L’Érismature à tête blanche (Oxyura leucocephala) est un petit canard rare à la queue rigide souvent tenue dressée. Le mâle a une tête blanche et une calotte noire plus ou moins étendue, tandis que la femelle et le juvénile ont une bande sombre à travers la joue. Au printemps, le bec du mâle devient bleuté avec une base enflée. Ce canard est globalement menacé, principalement à cause de la destruction des zones humides où il niche, hiverne et/ou stationne en migration, d’épisodes de sécheresse prononcés, de la chasse et de ses conséquences (saturnisme lié à l’ingestion de plombs de chasse). En Europe de l’Ouest, le phénomène d’hybridation avec l’Érismature rousse (O. jamaicensis), une espèce américaine introduite en Grande-Bretagne et qui s’est répandue ensuite dans plusieurs pays, a constitué un problème sérieux au début des années 2000, mais cette menace semble désormais sous contrôle (lire Les hybrides sont-ils fréquents chez les oiseaux ? Le biologiste Jente Ottenburghs nous en dit plus).
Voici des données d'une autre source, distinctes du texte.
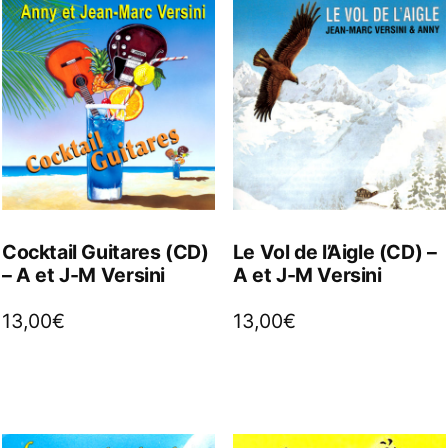
Cocktail Guitares (CD)
Le Vol de l’Aigle (CD) –
– A et J-M Versini
A et J-M Versini
13,00
€
13,00
€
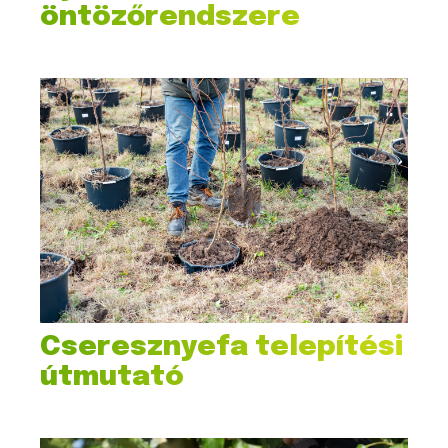
öntözőrendszere
Cseresznyefa telepítési
útmutató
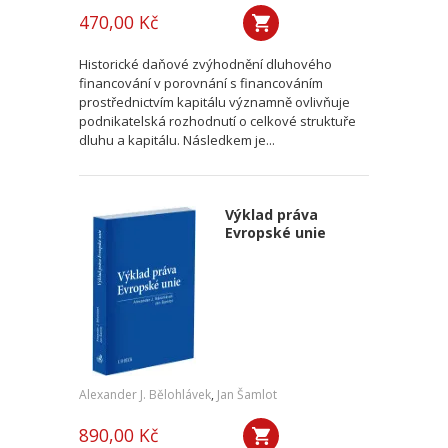
470,00 Kč
Historické daňové zvýhodnění dluhového
financování v porovnání s financováním
prostřednictvím kapitálu významně ovlivňuje
podnikatelská rozhodnutí o celkové struktuře
dluhu a kapitálu. Následkem je...
Výklad práva
Evropské unie
Alexander J. Bělohlávek
,
Jan Šamlot
890,00 Kč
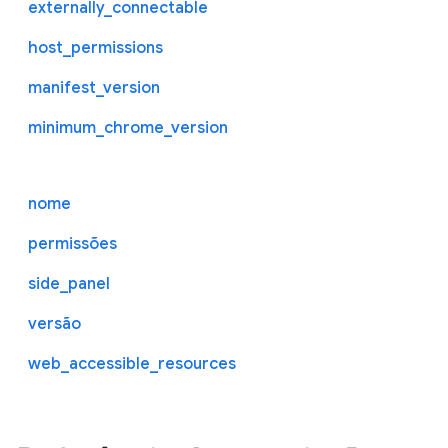
externally_connectable
host_permissions
manifest_version
minimum_chrome_version
nome
permissões
side_panel
versão
web_accessible_resources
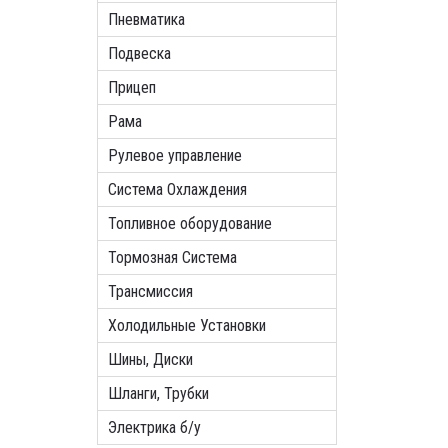
Пневматика
Подвеска
Прицеп
Рама
Рулевое управление
Система Охлаждения
Топливное оборудование
Тормозная Система
Трансмиссия
Холодильные Установки
Шины, Диски
Шланги, Трубки
Электрика б/у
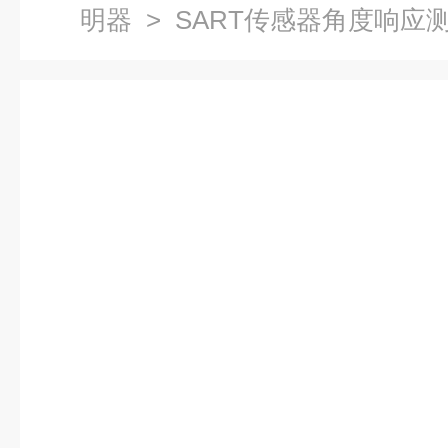
明器
> SART传感器角度响应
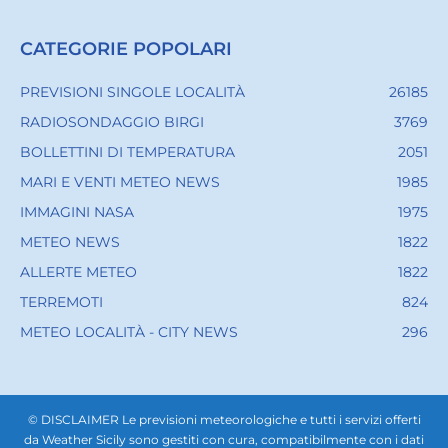
CATEGORIE POPOLARI
PREVISIONI SINGOLE LOCALITÀ
26185
RADIOSONDAGGIO BIRGI
3769
BOLLETTINI DI TEMPERATURA
2051
MARI E VENTI METEO NEWS
1985
IMMAGINI NASA
1975
METEO NEWS
1822
ALLERTE METEO
1822
TERREMOTI
824
METEO LOCALITÀ - CITY NEWS
296
© DISCLAIMER Le previsioni meteorologiche e tutti i servizi offerti
da Weather Sicily sono gestiti con cura, compatibilmente con i dati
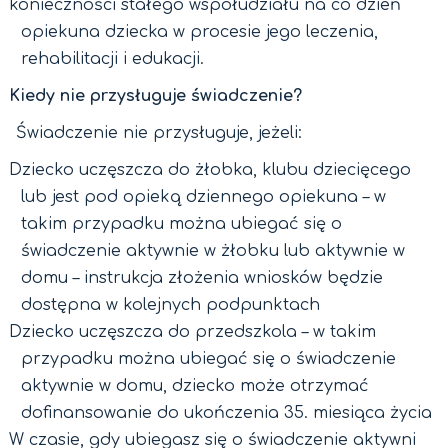
konieczności stałego współudziału na co dzień
opiekuna dziecka w procesie jego leczenia,
rehabilitacji i edukacji.
Kiedy nie przysługuje świadczenie?
Świadczenie nie przysługuje, jeżeli:
Dziecko uczęszcza do żłobka, klubu dziecięcego
lub jest pod opieką dziennego opiekuna – w
takim przypadku można ubiegać się o
świadczenie aktywnie w żłobku lub aktywnie w
domu – instrukcja złożenia wniosków będzie
dostępna w kolejnych podpunktach
Dziecko uczęszcza do przedszkola – w takim
przypadku można ubiegać się o świadczenie
aktywnie w domu, dziecko może otrzymać
dofinansowanie do ukończenia 35. miesiąca życia
W czasie, gdy ubiegasz się o świadczenie aktywni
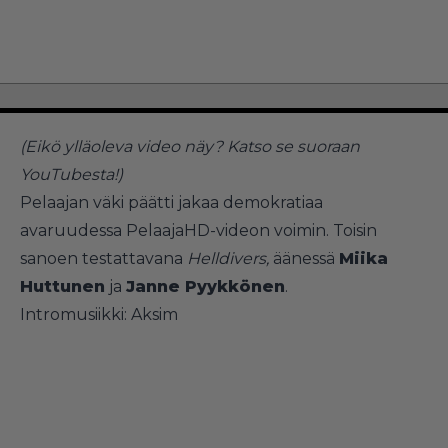
(Eikö ylläoleva video näy?
Katso se suoraan
YouTubesta!
)
Pelaajan väki päätti jakaa demokratiaa
avaruudessa PelaajaHD-videon voimin. Toisin
sanoen testattavana
Helldivers,
äänessä
Miika
Huttunen
ja
Janne Pyykkönen
.
Intromusiikki: Aksim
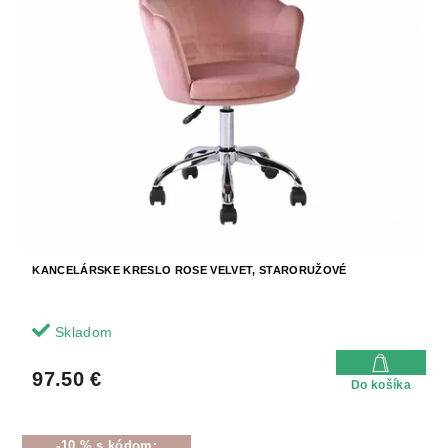
KANCELÁRSKE KRESLO ROSE VELVET, STARORUŽOVÉ
Skladom
97.50 €
Do košíka
-10 % s kódom:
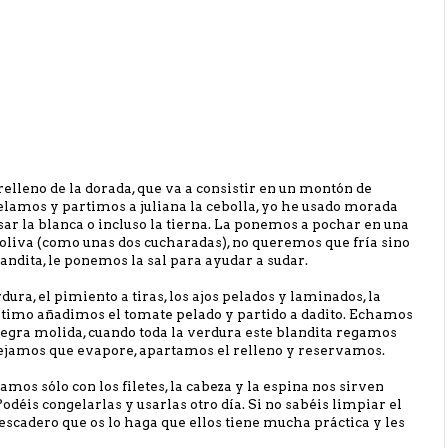
lleno de la dorada, que va a consistir en un montón de
elamos y partimos a juliana la cebolla, yo he usado morada
ar la blanca o incluso la tierna. La ponemos a pochar en una
e oliva (como unas dos cucharadas), no queremos que fría sino
ndita, le ponemos la sal para ayudar a sudar.
ura, el pimiento a tiras, los ajos pelados y laminados, la
último añadimos el tomate pelado y partido a dadito. Echamos
egra molida, cuando toda la verdura este blandita regamos
dejamos que evapore, apartamos el relleno y reservamos.
os sólo con los filetes, la cabeza y la espina nos sirven
Podéis congelarlas y usarlas otro día. Si no sabéis limpiar el
escadero que os lo haga que ellos tiene mucha práctica y les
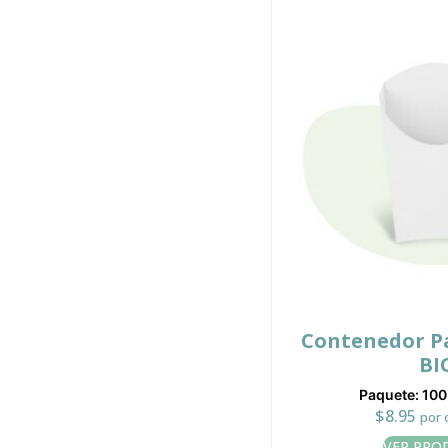
Contenedor P
BI
Paquete: 10
$
8.95
por 
VER PRO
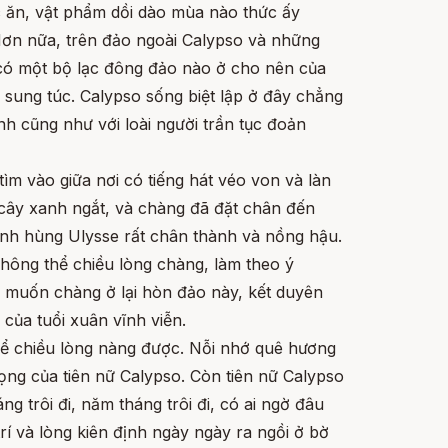
 ăn, vật phẩm dồi dào mùa nào thức ấy
 Hơn nữa, trên đảo ngoài Calypso và những
có một bộ lạc đông đảo nào ở cho nên của
g sung túc. Calypso sống biệt lập ở đây chẳng
ánh cũng như với loài người trần tục đoản
tìm vào giữa nơi có tiếng hát véo von và làn
 cây xanh ngắt, và chàng đã đặt chân đến
anh hùng Ulysse rất chân thành và nồng hậu.
hông thể chiều lòng chàng, làm theo ý
 muốn chàng ở lại hòn đảo này, kết duyên
của tuổi xuân vĩnh viễn.
ể chiều lòng nàng được. Nỗi nhớ quê hương
ọng của tiên nữ Calypso. Còn tiên nữ Calypso
g trôi đi, năm tháng trôi đi, có ai ngờ đâu
rí và lòng kiên định ngày ngày ra ngồi ở bờ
L’Érismature à tête blanche niche de façon fragmentée du sud de la péninsule ibérique (lire Augmentation du nombre d’Érismatures à tête blanche espagnoles en 2012 et 2013) à l’Asie centrale et au Moyen-Orient. Les populations occidentales sont sédentaires, effectuant seulement des dispersions saisonnières limitées, alors que la majeure partie des populations orientales est migratrice (lire Près de 20 000 Érismatures à tête blanche comptées en septembre 2016 au Kazakhstan) et hiverne en Méditerranée orientale et au Moyen-Orient (lire La situation des marais irakiens en 2008). Sa population a connu un fort déclin au cours du XXe siècle : elle avait été estimée à 20 000 oiseaux en 1996, entre 8 000 et 13 000 oiseaux en 2003, et à plus de 16 000 actuellement.
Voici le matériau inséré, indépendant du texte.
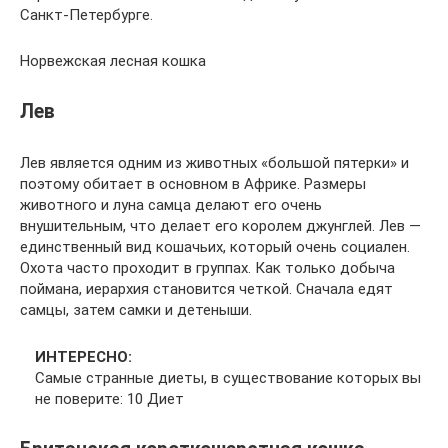
Санкт-Петербурге.
Норвежская лесная кошка
Лев
Лев является одним из животных «большой пятерки» и
поэтому обитает в основном в Африке. Размеры
животного и луна самца делают его очень
внушительным, что делает его королем джунглей. Лев —
единственный вид кошачьих, который очень социален.
Охота часто проходит в группах. Как только добыча
поймана, иерархия становится четкой. Сначала едят
самцы, затем самки и детеныши.
ИНТЕРЕСНО:
Самые странные диеты, в существование которых вы
не поверите: 10 Диет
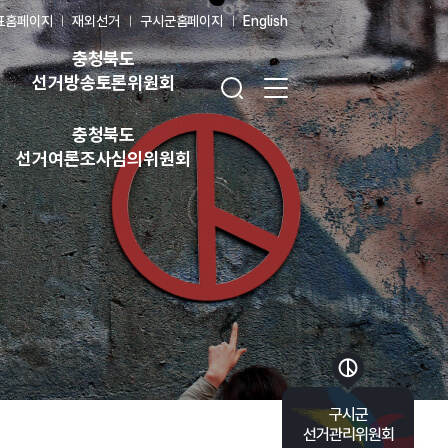
표홈페이지
재외선거
구시군홈페이지
English
충청북도
검색창 열기
전체 메뉴 열기
선거방송토론위원회
충청북도
선거여론조사심의위원회
바로가기 목록 열기
구시군
선거관리위원회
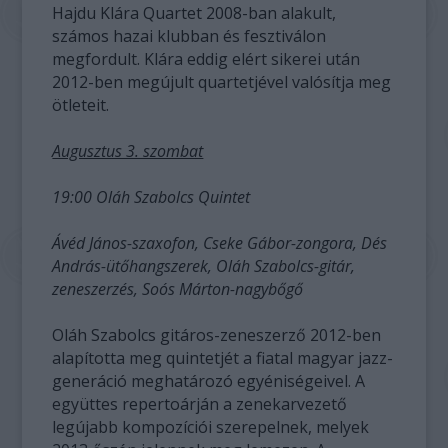
Hajdu Klára Quartet 2008-ban alakult,
számos hazai klubban és fesztiválon
megfordult. Klára eddig elért sikerei után
2012-ben megújult quartetjével valósítja meg
ötleteit.
Augusztus 3. szombat
19:00 Oláh Szabolcs Quintet
Ávéd János-szaxofon, Cseke Gábor-zongora, Dés
András-ütőhangszerek, Oláh Szabolcs-gitár,
zeneszerzés, Soós Márton-nagybőgő
Oláh Szabolcs gitáros-zeneszerző 2012-ben
alapította meg quintetjét a fiatal magyar jazz-
generáció meghatározó egyéniségeivel. A
együttes repertoárján a zenekarvezető
legújabb kompozíciói szerepelnek, melyek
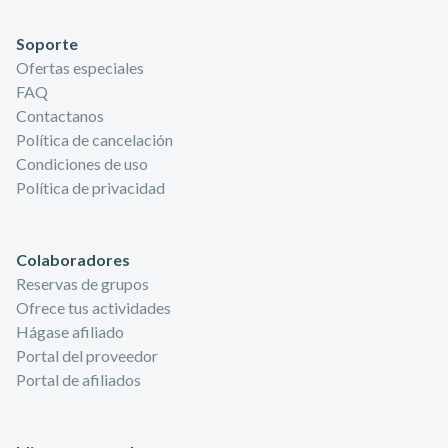
Soporte
Ofertas especiales
FAQ
Contactanos
Política de cancelación
Condiciones de uso
Política de privacidad
Colaboradores
Reservas de grupos
Ofrece tus actividades
Hágase afiliado
Portal del proveedor
Portal de afiliados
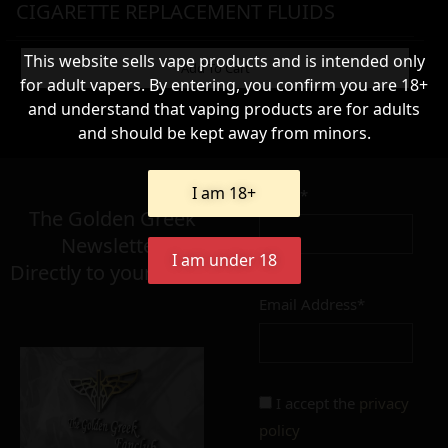
CIGARETTE REPLACEMENT FLUIDS
WARNING & HANDLING
This website sells vape products and is intended only
Add To Cart
for adult vapers. By entering, you confirm you are 18+
and understand that vaping products are for adults
and should be kept away from minors.
58,90
€
I am 18+
Name*
Σε απόθεμα
The Golden Greek
Newsletter,
I am under 18
Directly to your inbox!
Email Address*
Add to cart
Add To Wishlist
Alternative:
I accept the
privacy
policy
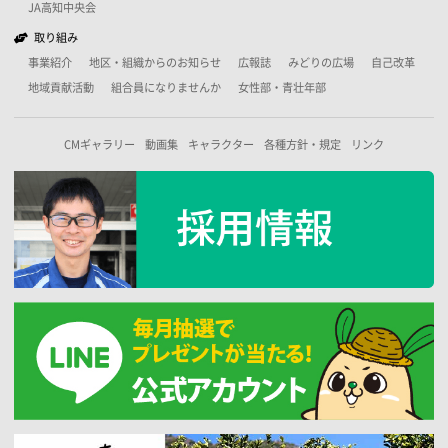
JA高知中央会
取り組み
事業紹介
地区・組織からのお知らせ
広報誌
みどりの広場
自己改革
地域貢献活動
組合員になりませんか
女性部・青壮年部
CMギャラリー
動画集
キャラクター
各種方針・規定
リンク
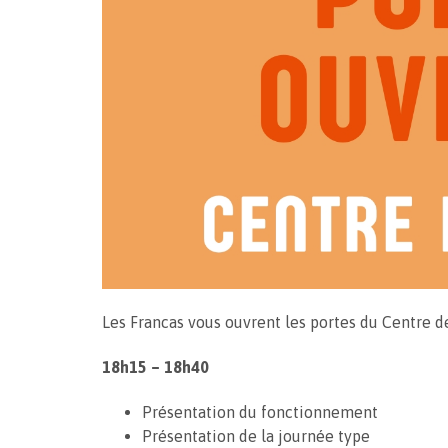
Les Francas vous ouvrent les portes du Centre d
18h15 – 18h40
Présentation du fonctionnement
Présentation de la journée type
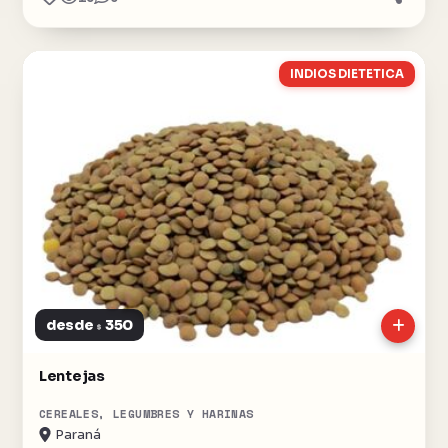
INDIOS DIETETICA
desde
350
$
Lentejas
CEREALES, LEGUMBRES Y HARINAS
Paraná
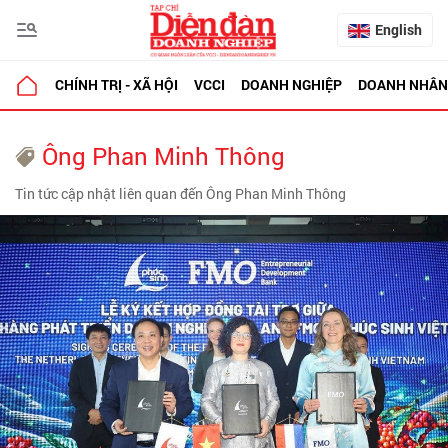
English
CHÍNH TRỊ - XÃ HỘI
VCCI
DOANH NGHIỆP
DOANH NHÂN
Ông Phan Minh Thông
Tin tức cập nhật liên quan đến Ông Phan Minh Thông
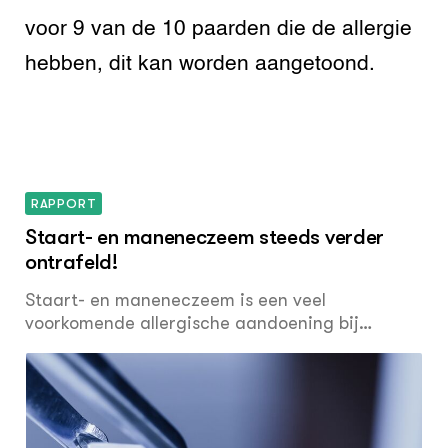
voor 9 van de 10 paarden die de allergie
hebben, dit kan worden aangetoond.
RAPPORT
Staart- en maneneczeem steeds verder
ontrafeld!
Staart- en maneneczeem is een veel
voorkomende allergische aandoening bij
paarden en pony’s en veroorzaakt veel leed. De
afgelopen jaren hebben onderzoekers van
Wageningen University en Universiteit Utrecht
met steun van technologiestichting STW,
Vereniging Koepel Fokkerij en Artu Biologicals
La population orientale de ce canard est importante et encore mal connue (lire La population orientale de l’Érismature à tête blanche semble en augmentation et sous-estimée), ou en tout cas partiellement. Le lac de barrage de Manych-Gudilo, situé en Kalmoukie, dans le sud de la Russie, est par exemple bien suivi et peut accueillir jusqu’à 6 300 individus en automne (lire Un rassemblement de 1 200 Vanneaux sociables dans le sud de la Russie). Une petite partie de ces oiseaux fait une halte dans les zones humides de Crimée, une péninsule du sud de Ukraine annexée depuis 2014 par la Russie (lire La Crimée : des steppes, des lagunes, des montagnes et des oiseaux).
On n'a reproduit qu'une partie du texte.